Exercise details:
Below are the records. Gather each line that holds "comercial".

Information given:

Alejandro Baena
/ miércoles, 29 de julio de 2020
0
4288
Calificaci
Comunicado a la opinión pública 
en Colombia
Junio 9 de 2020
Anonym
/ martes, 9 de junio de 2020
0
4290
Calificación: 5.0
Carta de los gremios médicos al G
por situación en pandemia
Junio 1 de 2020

--

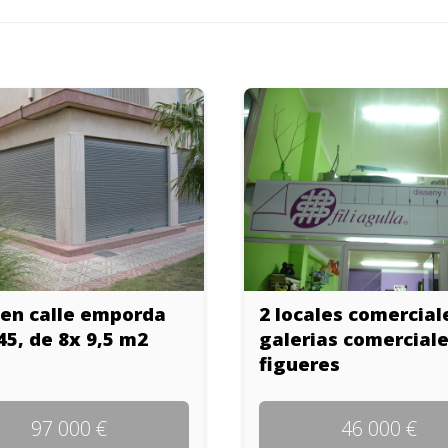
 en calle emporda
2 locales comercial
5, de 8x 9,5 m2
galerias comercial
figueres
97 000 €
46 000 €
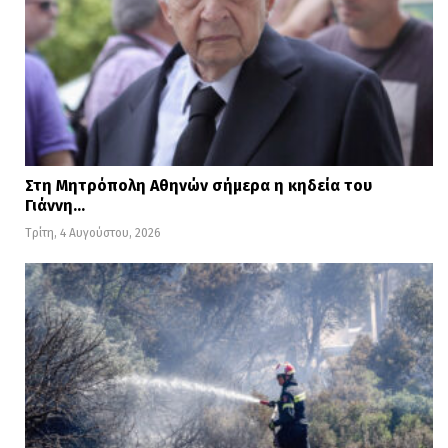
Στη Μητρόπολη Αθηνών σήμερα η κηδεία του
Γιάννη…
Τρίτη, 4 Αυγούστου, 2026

Response area:
2 locales comercial
galerias comercial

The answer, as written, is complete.